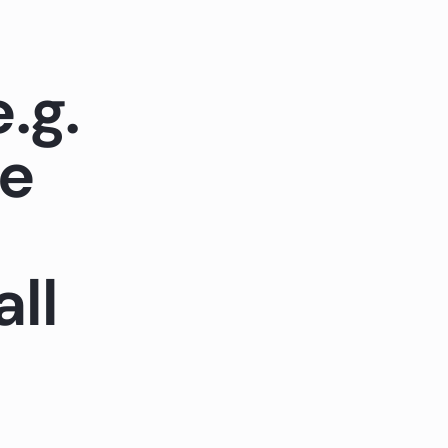
.g.
ke
all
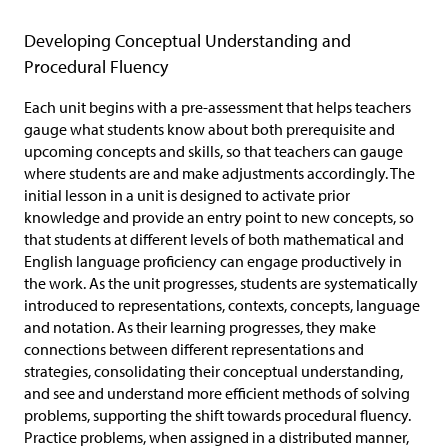
Developing Conceptual Understanding and
Procedural Fluency
Each unit begins with a pre-assessment that helps teachers
gauge what students know about both prerequisite and
upcoming concepts and skills, so that teachers can gauge
where students are and make adjustments accordingly. The
initial lesson in a unit is designed to activate prior
knowledge and provide an entry point to new concepts, so
that students at different levels of both mathematical and
English language proficiency can engage productively in
the work. As the unit progresses, students are systematically
introduced to representations, contexts, concepts, language
and notation. As their learning progresses, they make
connections between different representations and
strategies, consolidating their conceptual understanding,
and see and understand more efficient methods of solving
problems, supporting the shift towards procedural fluency.
Practice problems, when assigned in a distributed manner,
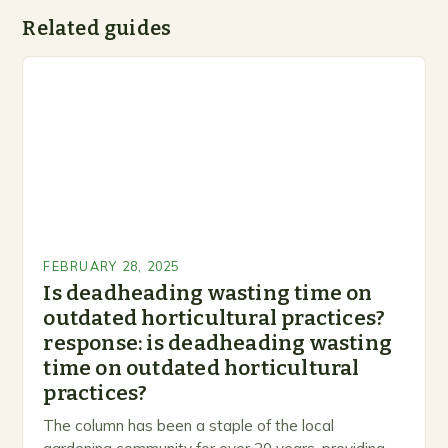
Related guides
FEBRUARY 28, 2025
Is deadheading wasting time on
outdated horticultural practices?
response: is deadheading wasting
time on outdated horticultural
practices?
The column has been a staple of the local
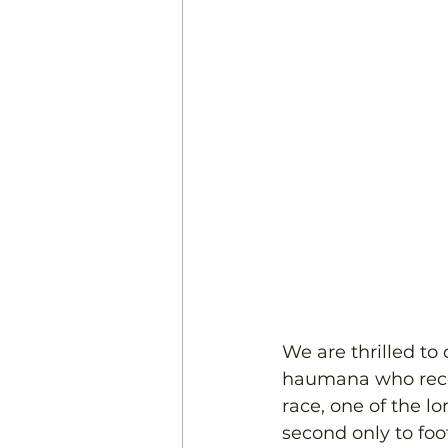
We are thrilled to
haumana who recent
race, one of the l
second only to foot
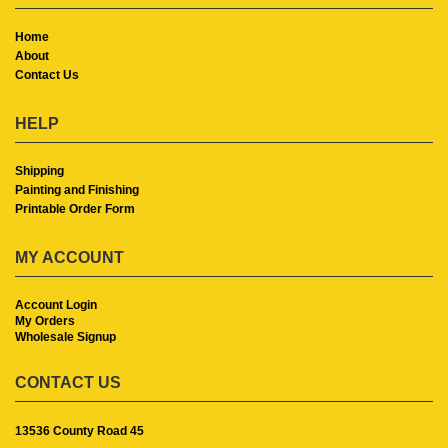
Home
About
Contact Us
HELP
Shipping
Painting and Finishing
Printable Order Form
MY ACCOUNT
Account Login
My Orders
Wholesale Signup
CONTACT US
13536 County Road 45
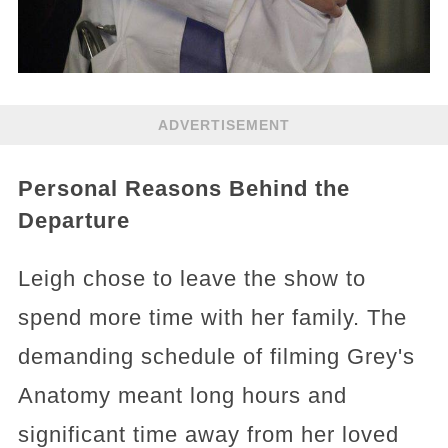
ADVERTISEMENT
Personal Reasons Behind the
Departure
Leigh chose to leave the show to
spend more time with her family. The
demanding schedule of filming Grey's
Anatomy meant long hours and
significant time away from her loved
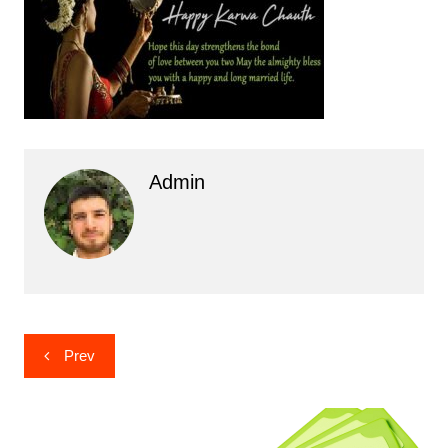
Admin
Post
Prev
navigation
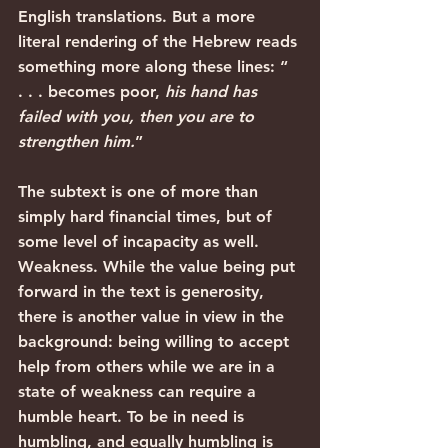
English translations. But a more 
literal rendering of the Hebrew reads 
something more along these lines: “ 
. . . becomes poor, 
his hand has 
failed with you, then you are to 
strengthen him.
” 
The subtext is one of more than 
simply hard financial times, but of 
some level of incapacity as well. 
Weakness. While the value being put 
forward in the text is generosity, 
there is another value in view in the 
background: being willing to accept 
help from others while we are in a 
state of weakness can require a 
humble heart. To be in need is 
humbling, and equally humbling is 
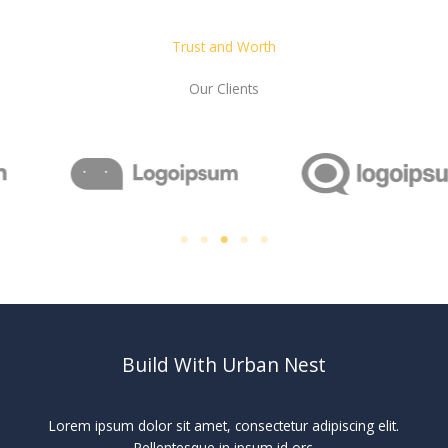
Trust and Worth
Our Clients
Build With Urban Nest
Lorem ipsum dolor sit amet, consectetur adipiscing elit.
Pellentesque in ipsum id orc.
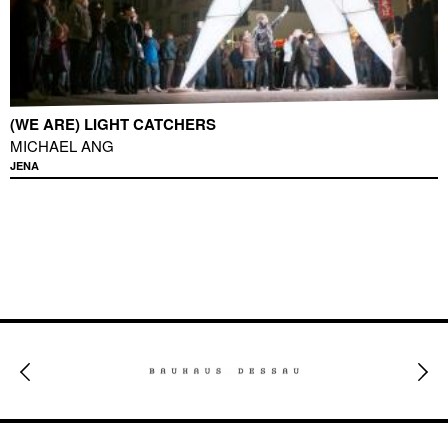
(WE ARE) LIGHT CATCHERS
MICHAEL ANG
JENA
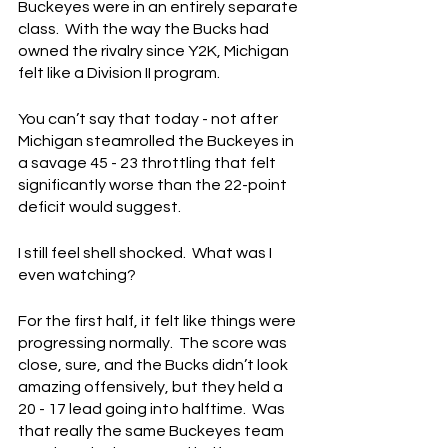
Buckeyes were in an entirely separate 
class.  With the way the Bucks had 
owned the rivalry since Y2K, Michigan 
felt like a Division II program.
You can’t say that today - not after 
Michigan steamrolled the Buckeyes in 
a savage 45 - 23 throttling that felt 
significantly worse than the 22-point 
deficit would suggest.
I still feel shell shocked.  What was I 
even watching?
For the first half, it felt like things were 
progressing normally.  The score was 
close, sure, and the Bucks didn’t look 
amazing offensively, but they held a 
20 - 17 lead going into halftime.  Was 
that really the same Buckeyes team 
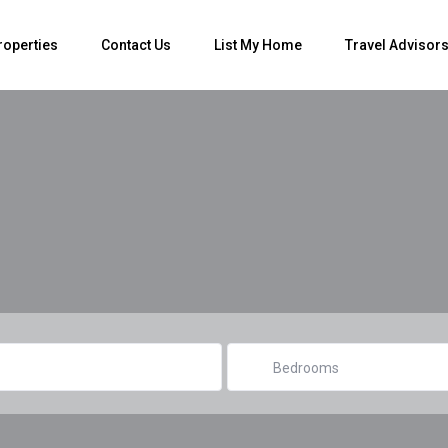
roperties
Contact Us
List My Home
Travel Advisor
Bedrooms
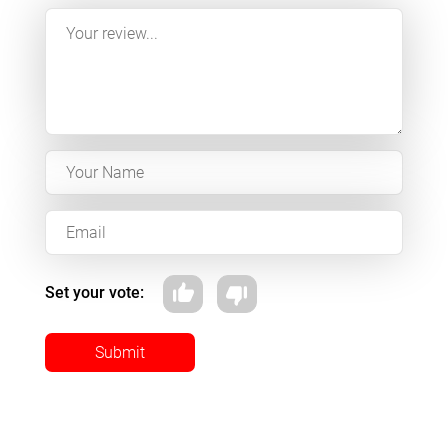
Set your vote:
Submit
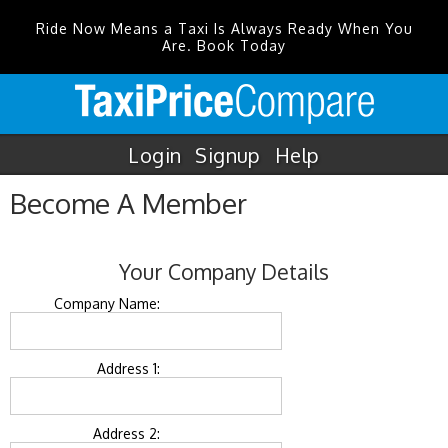
Ride Now Means a Taxi Is Always Ready When You
Are. Book Today
Login
Signup
Help
Become A Member
Your Company Details
Company Name:
Address 1:
Address 2:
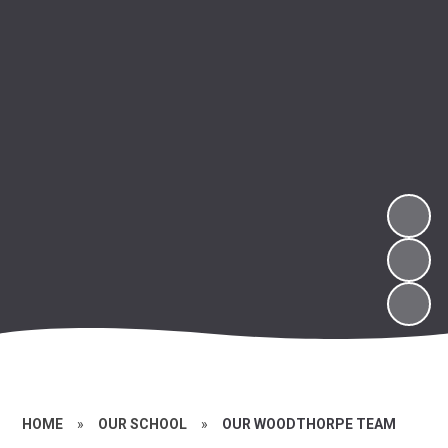
HOME
»
OUR SCHOOL
»
OUR WOODTHORPE TEAM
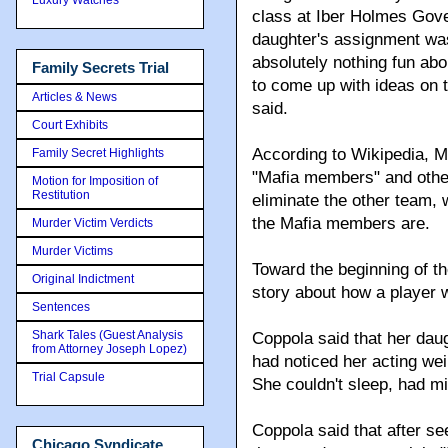
class at Iber Holmes Gov
daughter's assignment was 
absolutely nothing fun abo
Family Secrets Trial
to come up with ideas on t
Articles & News
said.
Court Exhibits
According to Wikipedia, M
Family Secret Highlights
"Mafia members" and other
Motion for Imposition of
Restitution
eliminate the other team, 
the Mafia members are.
Murder Victim Verdicts
Murder Victims
Toward the beginning of th
Original Indictment
story about how a player w
Sentences
Shark Tales (Guest Analysis
Coppola said that her dau
from Attorney Joseph Lopez)
had noticed her acting wei
Trial Capsule
She couldn't sleep, had m
Coppola said that after se
Chicago Syndicate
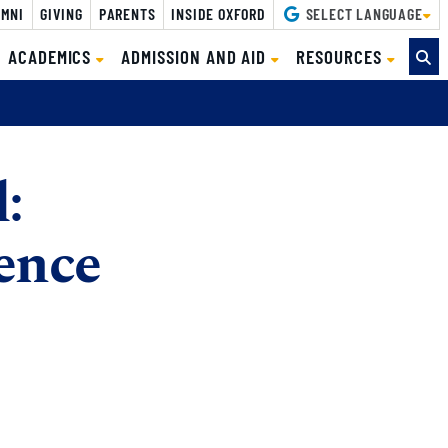
MNI
GIVING
PARENTS
INSIDE OXFORD
SELECT LANGUAGE
ACADEMICS
ADMISSION AND AID
RESOURCES
:
ence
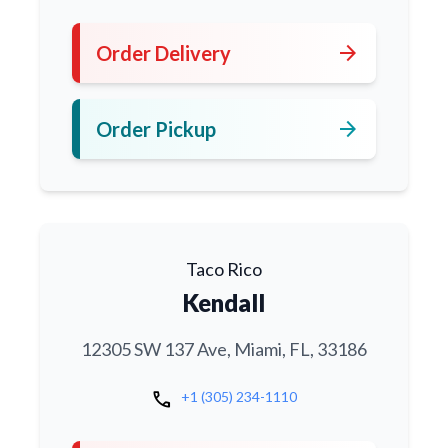
arrow_forward
Order Delivery
arrow_forward
Order Pickup
Taco Rico
Kendall
12305 SW 137 Ave, Miami, FL, 33186
call
+1 (305) 234-1110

* * * * *

Without the pictures, give back the entries exactly.

.g.
ke
all
Developing Conceptual Understanding and
Procedural Fluency
Each unit begins with a pre-assessment that helps teachers
gauge what students know about both prerequisite and
upcoming concepts and skills, so that teachers can gauge
where students are and make adjustments accordingly. The
initial lesson in a unit is designed to activate prior
knowledge and provide an entry point to new concepts, so
that students at different levels of both mathematical and
English language proficiency can engage productively in
the work. As the unit progresses, students are systematically
introduced to representations, contexts, concepts, language
and notation. As their learning progresses, they make
connections between different representations and
strategies, consolidating their conceptual understanding,
and see and understand more efficient methods of solving
problems, supporting the shift towards procedural fluency.
Practice problems, when assigned in a distributed manner,
Related guides
FEBRUARY 28, 2025
Is deadheading wasting time on
outdated horticultural practices?
response: is deadheading wasting
time on outdated horticultural
practices?
The column has been a staple of the local
We are thrilled to
haumana who recent
race, one of the l
second only to foot
Home
About
Contact Us
HELP
Shipping
Painting and Finishing
Printable Order Form
MY ACCOUNT
Account Login
My Orders
Wholesale Signup
CONTACT US
13536 County Road 45
ADVERTISEMENT
Personal Reasons Behind the
Departure
Leigh chose to leave the show to
spend more time with her family. The
demanding schedule of filming Grey's
Anatomy meant long hours and
significant time away from her loved
Admin
Post
Prev
navigation
English translations. But a more 
literal rendering of the Hebrew reads 
something more along these lines: “ 
. . . becomes poor, 
his hand has 
failed with you, then you are to 
strengthen him.
” 
The subtext is one of more than 
simply hard financial times, but of 
some level of incapacity as well. 
Weakness. While the value being put 
forward in the text is generosity, 
there is another value in view in the 
background: being willing to accept 
help from others while we are in a 
state of weakness can require a 
humble heart. To be in need is 
humbling, and equally humbling is 
Trust and Worth
Our Clients
Build With Urban Nest
Lorem ipsum dolor sit amet, consectetur adipiscing elit.
Pellentesque in ipsum id orc.
(WE ARE) LIGHT CATCHERS
MICHAEL ANG
JENA
Buckeyes were in an entirely separate 
class.  With the way the Bucks had 
owned the rivalry since Y2K, Michigan 
felt like a Division II program.
You can’t say that today - not after 
Michigan steamrolled the Buckeyes in 
a savage 45 - 23 throttling that felt 
significantly worse than the 22-point 
deficit would suggest.
I still feel shell shocked.  What was I 
even watching?
For the first half, it felt like things were 
progressing normally.  The score was 
close, sure, and the Bucks didn’t look 
amazing offensively, but they held a 
20 - 17 lead going into halftime.  Was 
that really the same Buckeyes team 
roperties
Contact Us
List My Home
Travel Advisor
Bedrooms
Set your vote:
Submit
Ride Now Means a Taxi Is Always Ready When You
Are. Book Today
Login
Signup
Help
Become A Member
Your Company Details
Company Name:
Address 1:
Address 2:
HOME
»
OUR SCHOOL
»
OUR WOODTHORPE TEAM
class at Iber Holmes Gov
daughter's assignment was 
absolutely nothing fun abo
Family Secrets Trial
to come up with ideas on t
Articles & News
said.
Court Exhibits
According to Wikipedia, M
Family Secret Highlights
"Mafia members" and other
Motion for Imposition of
Restitution
eliminate the other team, 
the Mafia members are.
Murder Victim Verdicts
Murder Victims
Toward the beginning of th
Original Indictment
story about how a player w
Sentences
Shark Tales (Guest Analysis
Coppola said that her dau
from Attorney Joseph Lopez)
had noticed her acting wei
Trial Capsule
She couldn't sleep, had m
Coppola said that after se
Chicago Syndicate
MNI
GIVING
PARENTS
INSIDE OXFORD
SELECT LANGUAGE
ACADEMICS
ADMISSION AND AID
RESOURCES
:
ence
arrow_forward
Order Delivery
arrow_forward
Order Pickup
Taco Rico
Kendall
12305 SW 137 Ave, Miami, FL, 33186
call
+1 (305) 234-1110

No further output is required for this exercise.